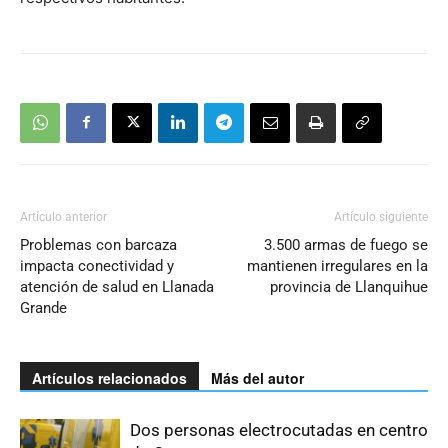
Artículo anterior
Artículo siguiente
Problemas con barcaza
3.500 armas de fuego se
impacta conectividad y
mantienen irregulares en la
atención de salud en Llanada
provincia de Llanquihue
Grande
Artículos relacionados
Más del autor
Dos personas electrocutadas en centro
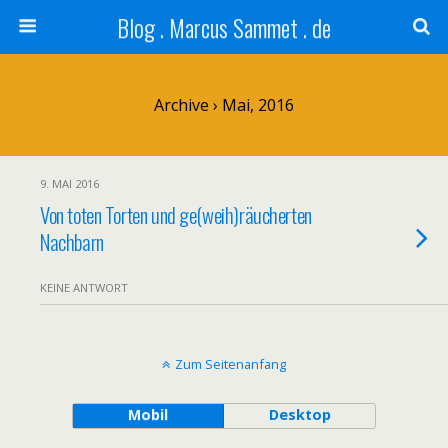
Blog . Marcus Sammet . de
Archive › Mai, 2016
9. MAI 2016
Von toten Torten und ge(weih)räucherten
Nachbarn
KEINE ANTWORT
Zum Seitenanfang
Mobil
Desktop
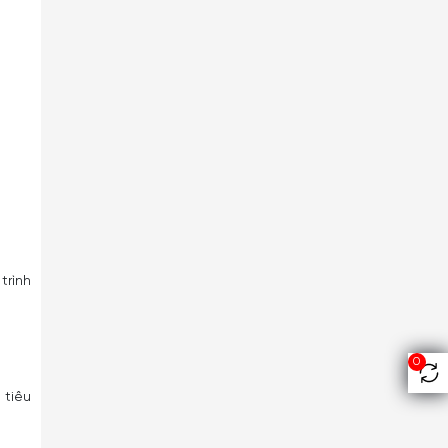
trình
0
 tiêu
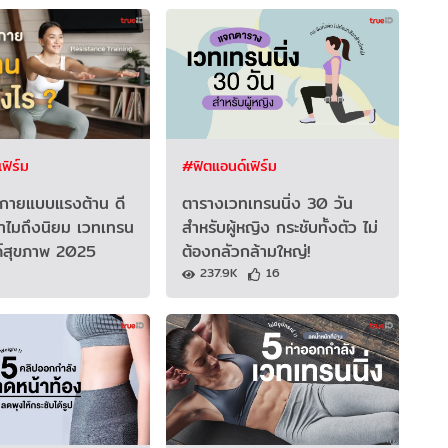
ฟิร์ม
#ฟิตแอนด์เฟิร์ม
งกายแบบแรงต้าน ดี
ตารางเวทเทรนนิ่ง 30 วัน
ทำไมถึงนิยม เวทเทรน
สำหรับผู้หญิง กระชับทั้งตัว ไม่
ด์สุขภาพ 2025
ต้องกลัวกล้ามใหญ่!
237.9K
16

==

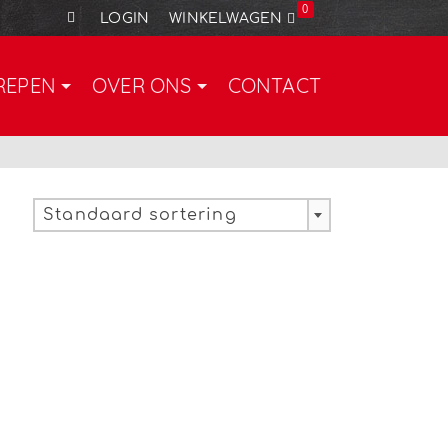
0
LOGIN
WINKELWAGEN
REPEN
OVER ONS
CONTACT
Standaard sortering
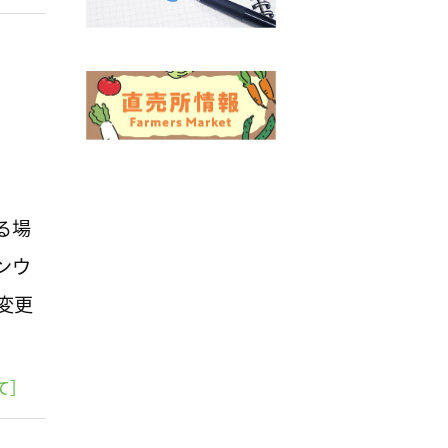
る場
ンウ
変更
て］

PROBLEM DETAILS. In the listing above, find the line with "Artículo anterior" and output it and every line after it up to and including the line with "Archive › Mai, 2016", exactly, minus the pictures.

ANSWER SECTION.
Artículo anterior
Artículo siguiente
Problemas con barcaza
3.500 armas de fuego se
impacta conectividad y
mantienen irregulares en la
atención de salud en Llanada
provincia de Llanquihue
Grande
Artículos relacionados
Más del autor
Dos personas electrocutadas en centro
Blog . Marcus Sammet . de
Archive › Mai, 2016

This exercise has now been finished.